Page-level text extractions:
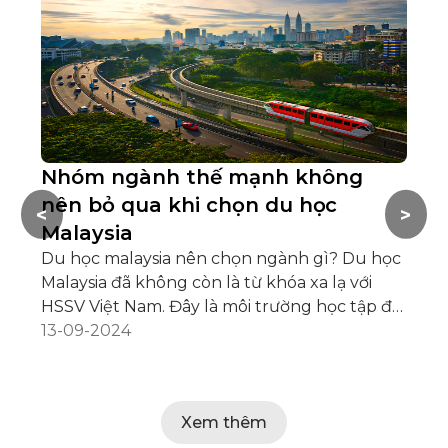
Nhóm ngành thế mạnh không
Du
nên bỏ qua khi chọn du học
H
<
>
Malaysia
Th
Ma
Du học malaysia nên chọn ngành gì? Du học
tạ
Malaysia đã không còn là từ khóa xa lạ với
lư
13
HSSV Việt Nam. Đây là môi trường học tập đa
27
văn hóa của sinh viên hơn 100 quốc tịch khác
13-09-2024
họ
nhau. Malaysia sở hữu nền giáo dục chất
Ma
lượng, hệ thống cơ sở vật chất hiện đại và
ch
dịch vụ chăm sóc sinh viên quốc tế chu đáo.
Xem thêm
vi
Ngoài lựa chọn hoàn tất toàn bộ khóa học tại
Ma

Work task
Each line above that includes the word "không" is to be copied.

Task output
Nhóm ngành thế mạnh không
Malaysia đã không còn là từ khóa xa lạ với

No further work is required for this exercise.